**EXERCISE PROMPT**
Could you give the records below again exactly, without the pictures?

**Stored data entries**
--- --- ---
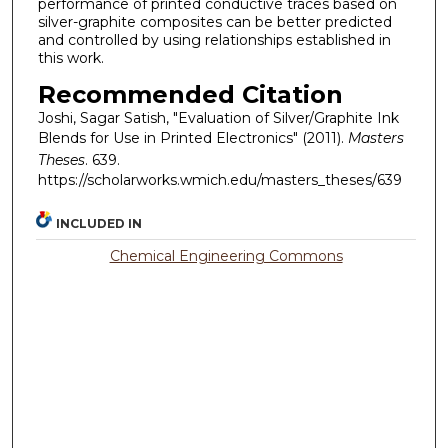
performance of printed conductive traces based on
silver-graphite composites can be better predicted
and controlled by using relationships established in
this work.
Recommended Citation
Joshi, Sagar Satish, "Evaluation of Silver/Graphite Ink
Blends for Use in Printed Electronics" (2011).
Masters
Theses
. 639.
https://scholarworks.wmich.edu/masters_theses/639
INCLUDED IN
Chemical Engineering Commons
--- --- ---
**RESPONSE AREA**
performance of printed conductive traces based on
silver-graphite composites can be better predicted
and controlled by using relationships established in
this work.
Recommended Citation
Joshi, Sagar Satish, "Evaluation of Silver/Graphite Ink
Blends for Use in Printed Electronics" (2011).
Masters
Theses
. 639.
https://scholarworks.wmich.edu/masters_theses/639
INCLUDED IN
Chemical Engineering Commons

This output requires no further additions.